Happy New Year folks!  This is the day on which our forebears used to celebrate the new year.

Until 1752 the new year in Britain and its colonies used to start on 25 March. This is not as strange as it sounds. The spring equinox is the time when the plants start to grow, the birds start to sing and the country emerges from the darkness of winter. It is no coincidence that the first sign of the zodiac is Aries, which starts on 21 March. Many cultures have celebrated the new year at the beginning of spring. The Iranians still do.

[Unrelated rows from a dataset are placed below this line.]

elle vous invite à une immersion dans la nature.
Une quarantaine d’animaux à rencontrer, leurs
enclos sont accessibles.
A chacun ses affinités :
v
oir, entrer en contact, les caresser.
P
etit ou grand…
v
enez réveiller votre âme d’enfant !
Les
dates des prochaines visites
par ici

Britain finally came into line with the rest of Europe in 1752, when New Year’s Day was changed to 1 January. By this time our calendar was 11 days adrift of Europe’s Gregorian calendar so, after the adjustment, what used to be 25 March became 5 April.

Problem was, that messed up accounts and tax calculations, which were based on the old quarter-days and a year ending on 25 March. Those paying and collecting taxes, tithes and rents preferred to keep things as they were. As the passing of the Calendar Act had already caused some outrage the government decided that the last thing it needed were protests from unruly tradesmen and merchants. It decided to leave the taxation dates where they were. 

Taxes would therefore still be paid on the old New Year’s Day. After an extra leap day was then added to the calendar in 1800, that became 6 April, leaving us with the tax year we have used ever since.

Perhaps today would be a good day for people to make some new year financial resolutions.